## AVAILABLE RECORDS
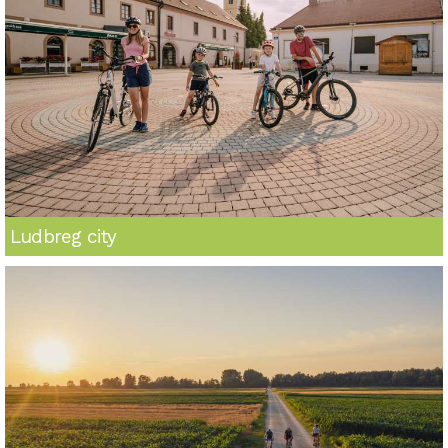
Ludbreg city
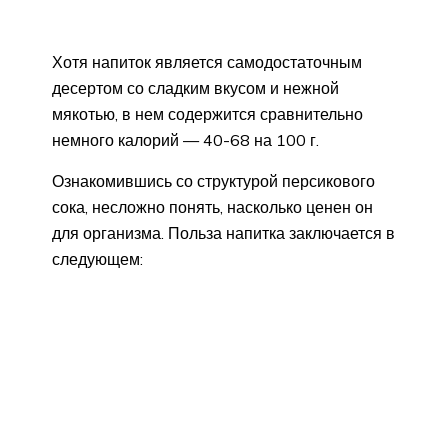
Хотя напиток является самодостаточным
десертом со сладким вкусом и нежной
мякотью, в нем содержится сравнительно
немного калорий — 40-68 на 100 г.
Ознакомившись со структурой персикового
сока, несложно понять, насколько ценен он
для организма. Польза напитка заключается в
следующем:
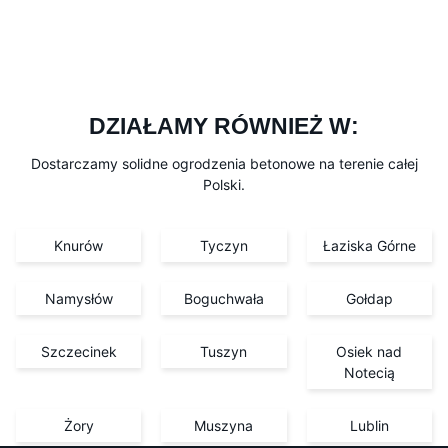
DZIAŁAMY RÓWNIEŻ W:
Dostarczamy solidne ogrodzenia betonowe na terenie całej
Polski.
Knurów
Tyczyn
Łaziska Górne
Namysłów
Boguchwała
Gołdap
Szczecinek
Tuszyn
Osiek nad
Notecią
Żory
Muszyna
Lublin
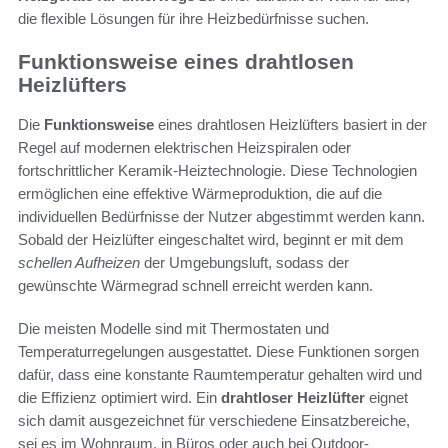
die flexible Lösungen für ihre Heizbedürfnisse suchen.
Funktionsweise eines drahtlosen
Heizlüfters
Die
Funktionsweise
eines drahtlosen Heizlüfters basiert in der
Regel auf modernen elektrischen Heizspiralen oder
fortschrittlicher Keramik-Heiztechnologie. Diese Technologien
ermöglichen eine effektive Wärmeproduktion, die auf die
individuellen Bedürfnisse der Nutzer abgestimmt werden kann.
Sobald der Heizlüfter eingeschaltet wird, beginnt er mit dem
schellen Aufheizen
der Umgebungsluft, sodass der
gewünschte Wärmegrad schnell erreicht werden kann.
Die meisten Modelle sind mit Thermostaten und
Temperaturregelungen ausgestattet. Diese Funktionen sorgen
dafür, dass eine konstante Raumtemperatur gehalten wird und
die Effizienz optimiert wird. Ein
drahtloser Heizlüfter
eignet
sich damit ausgezeichnet für verschiedene Einsatzbereiche,
sei es im Wohnraum, in Büros oder auch bei Outdoor-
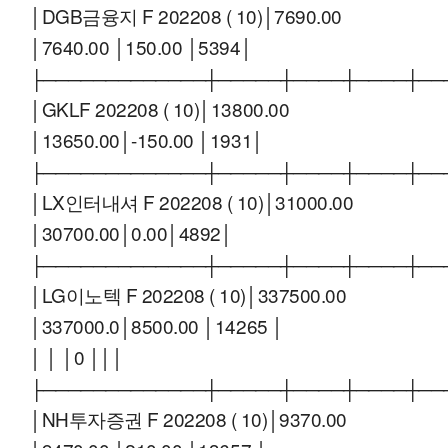
│DGB금융지 F 202208 ( 10)│7690.00
│7640.00 │150.00 │5394│
├─────────────┼─────┼────┼────┼──
│GKLF 202208 ( 10)│13800.00
│13650.00│-150.00 │1931│
├─────────────┼─────┼────┼────┼──
│LX인터내셔 F 202208 ( 10)│31000.00
│30700.00│0.00│4892│
├─────────────┼─────┼────┼────┼──
│LG이노텍 F 202208 ( 10)│337500.00
│337000.0│8500.00 │14265 │
│ │ │0 │││
├─────────────┼─────┼────┼────┼──
│NH투자증권 F 202208 ( 10)│9370.00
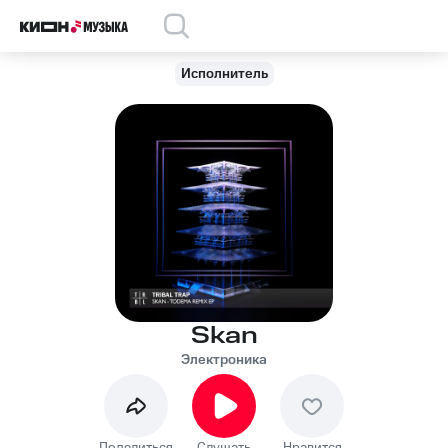
Исполнитель
Skan
Электроника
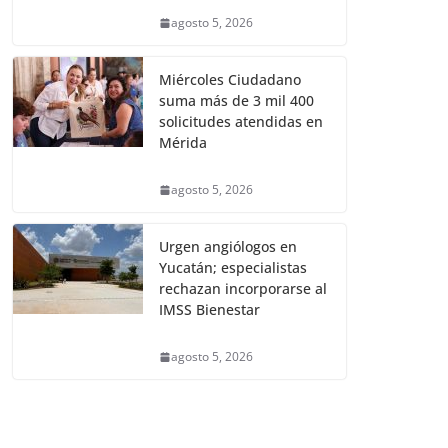
agosto 5, 2026
Miércoles Ciudadano
suma más de 3 mil 400
solicitudes atendidas en
Mérida
agosto 5, 2026
Urgen angiólogos en
Yucatán; especialistas
rechazan incorporarse al
IMSS Bienestar
agosto 5, 2026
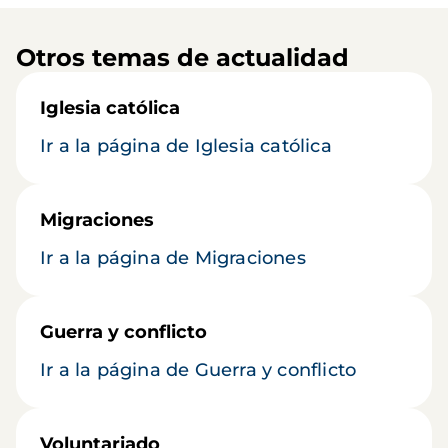
Otros temas de actualidad
Iglesia católica
Ir a la página de Iglesia católica
Migraciones
Ir a la página de Migraciones
Guerra y conflicto
Ir a la página de Guerra y conflicto
Voluntariado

## WHAT IS BEING ASKED
Starting at the first line of the material above and ending with the line that contains "сока, несложно понять, насколько ценен он", reproduce every line exactly, and leave out the pictures.

## ANSWER BOX
Ludbreg city
Хотя напиток является самодостаточным
десертом со сладким вкусом и нежной
мякотью, в нем содержится сравнительно
немного калорий — 40-68 на 100 г.
Ознакомившись со структурой персикового
сока, несложно понять, насколько ценен он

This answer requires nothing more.